Graveyard

A small list of recent projects I abandoned
Posted on May 20, 2024

Here’s a small list of recent projects that I abandoned over the last 8 months because they either didn’t work out as expected or I just lost interest.

Sampling fuzzer

Try collecting coverage information by sampling the call stack instead of binary instrumentation for binary-only fuzzing. This wasn’t very efficient because 1) ptrace and sampling is a LOT slower than instrumentation upfront and letting the program run, and 2) sampling the stack might have different results even if the program takes the exact same code path.

The second problem is more interesting. It boils down to this: you have a graph $G$ (control-flow graph), and you have a collection of sub-graphs $C$ (code coverage for specific inputs). Given an arbitrary sub-graph $H$ (sampled coverage for a run), find a $S \in C$ such that $H \subseteq S$. We want to know if a new $H’$ is actually a new $S’ \in C$ or a resampling of the same $S$.

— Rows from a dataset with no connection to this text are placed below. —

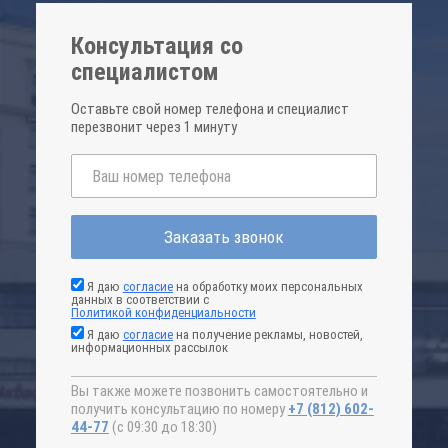
Консультация со
специалистом
Оставьте свой номер телефона и специалист
перезвонит через 1 минуту
Заказать звонок
Я даю
согласие
на обработку моих персональных
данных в соответствии с
Политикой конфиденциальности
Я даю
согласие
на получение рекламы, новостей,
информационных рассылок
Вы также можете позвонить самостоятельно и
получить консультацию по номеру
+7 (812) 602-
44-77
(с 09:30 до 18:30)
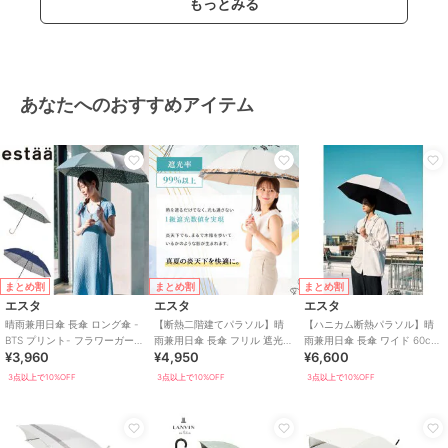
もっとみる
あなたへのおすすめアイテム
まとめ割
まとめ割
まとめ割
エスタ
エスタ
エスタ
晴雨兼用日傘 長傘 ロング傘 -
【断熱二階建てパラソル】晴
【ハニカム断熱パラソル】晴
BTS プリント- フラワーガーデ
雨兼用日傘 長傘 フリル 遮光
雨兼用日傘 長傘 ワイド 60cm
¥3,960
¥4,950
¥6,600
ン 遮光率100％ 遮熱 UV
遮熱 UV
遮光 遮熱 UV
3点以上で10%OFF
3点以上で10%OFF
3点以上で10%OFF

There’s probably some statistical classification technique and some smart encoding for these graphs that does the job well-enough.

Bulk fuzzing

This was just bad.

The idea was to somehow approximate a function that takes a list of program inputs and outputs a cumulative coverage metric for branches exercised by all those inputs. Instead of getting AFL to mutate individual inputs, I wanted it to mutate and splice the entire “set” of inputs at once (string concatenation of multiple inputs with a separator). Initial results were extremely positive. But turns out I had polluted my AFL output directories between experiments and all results were invalid :D

Sampling SMT constraints

Sometimes with fuzzing you can use SMT solvers to explicitly generate inputs that get into hard to reach areas that usual fuzzing mutations cannot get into. The idea was to see what happens if we generate a bunch of inputs instead of a single input that satisfies that constraint. Tried fuzzing libxml with AFL++ and SymCC (modified to call smtsampler instead of Z3 direct). Did not see any significant differences from plain AFL++. Even the SymCC and AFL++ combo doesn’t do anything now. AFL++ has improved a lot since SymCC came out.

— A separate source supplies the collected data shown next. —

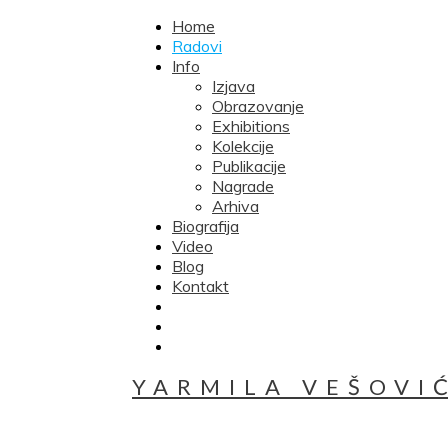
Home
Radovi
Info
Izjava
Obrazovanje
Exhibitions
Kolekcije
Publikacije
Nagrade
Arhiva
Biografija
Video
Blog
Kontakt
YARMILA VEŠOVI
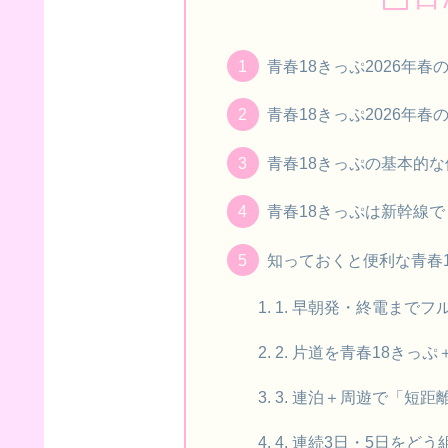
青春18きっぷ2026年
青春18きっぷ2026年
青春18きっぷの基本的
青春18きっぷは新幹線
知っておくと便利な青春
1. 早朝発・終電までフ
2. 片道を青春18きっ
3. 連泊＋周遊で「短
4. 連続3日・5日をどう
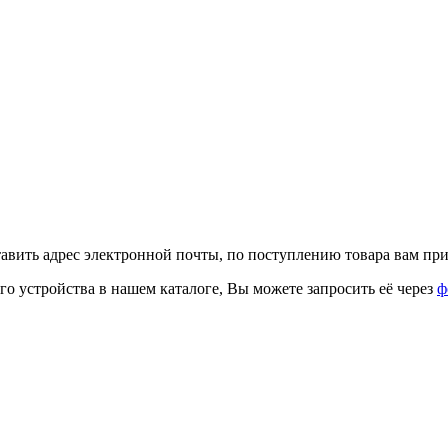
тавить адрес электронной почты, по поступлению товара вам при
го устройства в нашем каталоге, Вы можете запросить её через
ф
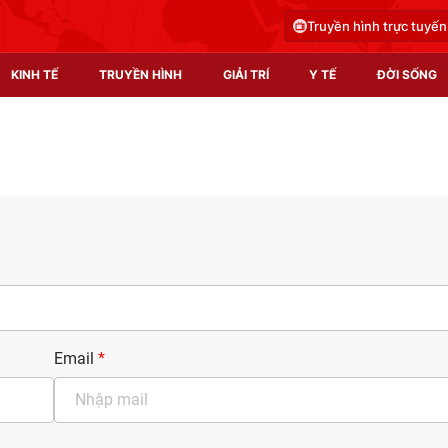
Truyền hình trực tuyến
KINH TẾ
TRUYỀN HÌNH
GIẢI TRÍ
Y TẾ
ĐỜI SỐNG
Pháp luật
Y tế
Truyền hình
Multimedia
Phim VTV
Video
Hậu trường
Shorts video
Nhân vật
Podcast
Khán giả
EMagazine
Email
*
Giải sao mai
Photo
Infographic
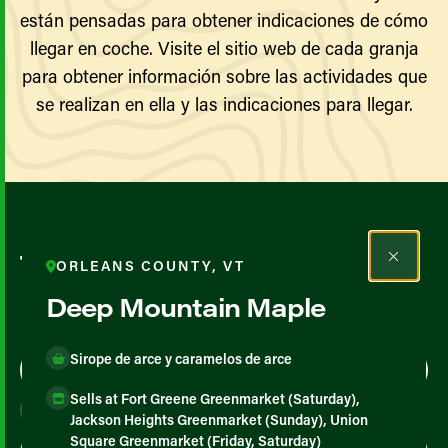
están pensadas para obtener indicaciones de cómo
llegar en coche. Visite el sitio web de cada granja
para obtener información sobre las actividades que
se realizan en ella y las indicaciones para llegar.
Todos los agricultores y
ORLEANS COUNTY, VT
productores
Deep Mountain Maple
Sirope de arce y caramelos de arce
Map View
List View
Sells at Fort Greene Greenmarket (Saturday),
Jackson Heights Greenmarket (Sunday), Union
Square Greenmarket (Friday, Saturday)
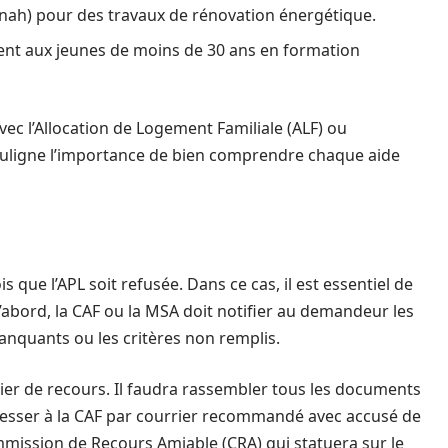
(Anah) pour des travaux de rénovation énergétique.
ment aux jeunes de moins de 30 ans en formation
vec l’Allocation de Logement Familiale (ALF) ou
 souligne l’importance de bien comprendre chaque aide
 que l’APL soit refusée. Dans ce cas, il est essentiel de
 d’abord, la CAF ou la MSA doit notifier au demandeur les
anquants ou les critères non remplis.
ier de recours. Il faudra rassembler tous les documents
resser à la CAF par courrier recommandé avec accusé de
mmission de Recours Amiable (CRA) qui statuera sur le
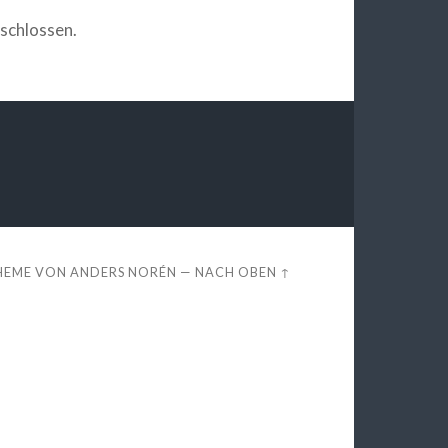
schlossen.
HEME VON
ANDERS NORÉN
—
NACH OBEN ↑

Call hierarchies for dynamic programs

Sometimes with closures and stuff LSPs don’t really display true incoming/outgoing calls. For example with something like

function hello() { console.log('hello') }
function run(f) { f() }
run(hello)

If you do a “find incoming calls” on hello it wouldn’t show you the call coming from inside run. I thought this might be problematic for symbolic executors, and for general debugging as well. There could be some data-flow analysis that helps here, instead of plain pattern-matching on the AST.

Update

1st April 2025

Type coercion for symbolic executors

While looking into the call hierarchies idea above I tried symbolic execution of JavaScript with ExpoSE. Quickly ran into issues with dynamic typing because ExpoSE needs to encode path constraints into theories Z3 can understand, so it assumes values stay the same type throughout. This is a problem when solving constraints because there might be a different type that exposes a bug. For example:

const a = symbol(0)
if (a == null) {
    throw Error("null pointer")
}

If we assume a is always a number this condition is unsatisfiable. But if a is user supplied it can easily be null in practice.

Another example is addition. a + b would be encoded into a float add for Z3 if a and b are numbers. But in reality JavaScript’s + works with values of any type, even different ones. It just coerces them to strings or numbers. This is similar to inefficient compilation of JavaScript to machine code ahead-of-time, except now we don’t even have a slow fallback path – the “theory of JavaScript objects” doesn’t exist in Z3.

So I started encoding part of JS type coercion semantics in Z3 with Viper and immediately ran into all sorts of issues, generating SMT constraints that were very, very hard to solve for most practical programs.

But this principle of “varying input types as well as values” led me to my current work – fuzzing libraries without function signatures.

Testing schedulers

Different work scheduling algorithms have different guarantees. I wanted to build something to load test scheduler implementations and produce counter-example workloads that violate these guarantees, similar to PerfFuzz. I built a prototype for testing Linux’s new EEVDF scheduler which can be found here. It is a fuzzer that tries to maximize response times for short tasks instead of code coverage, since Linux’s EEVDF tries to schedule smaller tasks early.

Evaluation found that the genetic search doesn’t work any better than random here. Looking more into different fitness functions might help. In principle, you could also use this to compare and find workloads that respond very differently in two different schedulers.